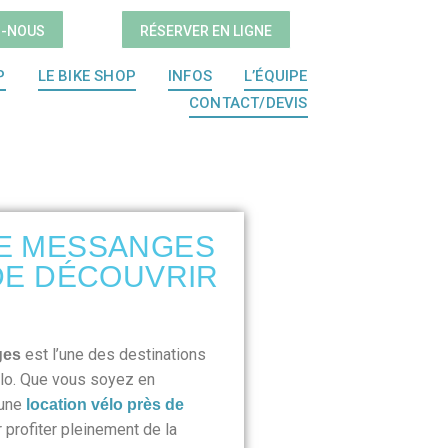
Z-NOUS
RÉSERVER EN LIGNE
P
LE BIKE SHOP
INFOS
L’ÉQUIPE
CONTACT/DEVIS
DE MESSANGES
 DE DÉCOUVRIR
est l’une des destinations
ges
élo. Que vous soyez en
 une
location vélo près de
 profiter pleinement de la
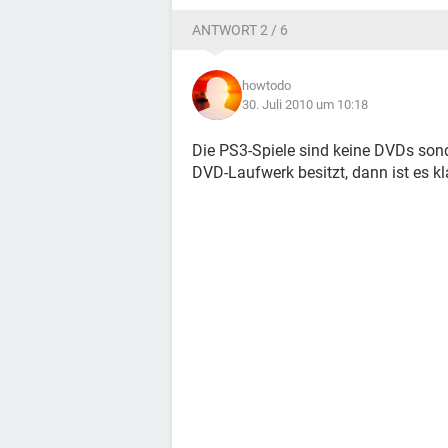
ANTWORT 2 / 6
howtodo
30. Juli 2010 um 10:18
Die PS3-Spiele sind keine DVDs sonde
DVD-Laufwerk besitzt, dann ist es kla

* * * * *

Pictures stay out, and every line of the records is transcribed exactly.

Z-NOUS
RÉSERVER EN LIGNE
P
LE BIKE SHOP
INFOS
L’ÉQUIPE
CONTACT/DEVIS
DE MESSANGES
 DE DÉCOUVRIR
est l’une des destinations
ges
élo. Que vous soyez en
 une
location vélo près de
 profiter pleinement de la
ANTWORT 2 / 6
howtodo
30. Juli 2010 um 10:18
Die PS3-Spiele sind keine DVDs sonde
DVD-Laufwerk besitzt, dann ist es kla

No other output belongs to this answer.